▸ PROBLEM:
Reproduce exactly the line with "you identify potential" and the lines after it. Stop at the last line of the data and include nothing else.

▸ Recorded data:
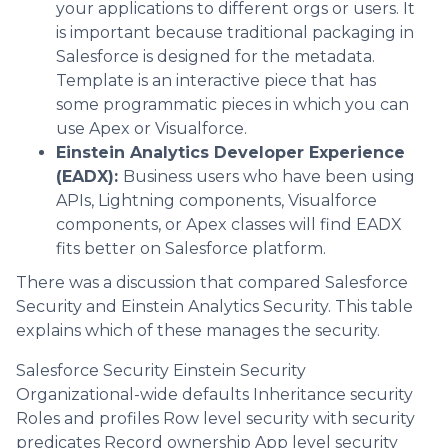
your applications to different orgs or users. It
is important because traditional packaging in
Salesforce is designed for the metadata.
Template is an interactive piece that has
some programmatic pieces in which you can
use Apex or Visualforce.
Einstein Analytics Developer Experience
(EADX):
Business users who have been using
APIs, Lightning components, Visualforce
components, or Apex classes will find EADX
fits better on Salesforce platform.
There was a discussion that compared Salesforce
Security and Einstein Analytics Security. This table
explains which of these manages the security.
Salesforce Security Einstein Security
Organizational-wide defaults Inheritance security
Roles and profiles Row level security with security
predicates Record ownership App level security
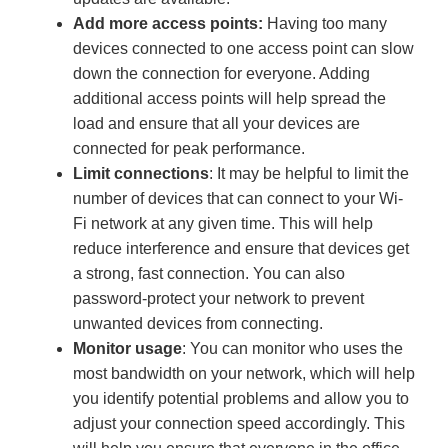
Add more access points:
Having too many
devices connected to one access point can slow
down the connection for everyone. Adding
additional access points will help spread the
load and ensure that all your devices are
connected for peak performance.
Limit connections
: It may be helpful to limit the
number of devices that can connect to your Wi-
Fi network at any given time. This will help
reduce interference and ensure that devices get
a strong, fast connection. You can also
password-protect your network to prevent
unwanted devices from connecting.
Monitor usage
: You can monitor who uses the
most bandwidth on your network, which will help
you identify potential problems and allow you to
adjust your connection speed accordingly. This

▸ THE ANSWER:
you identify potential problems and allow you to
adjust your connection speed accordingly. This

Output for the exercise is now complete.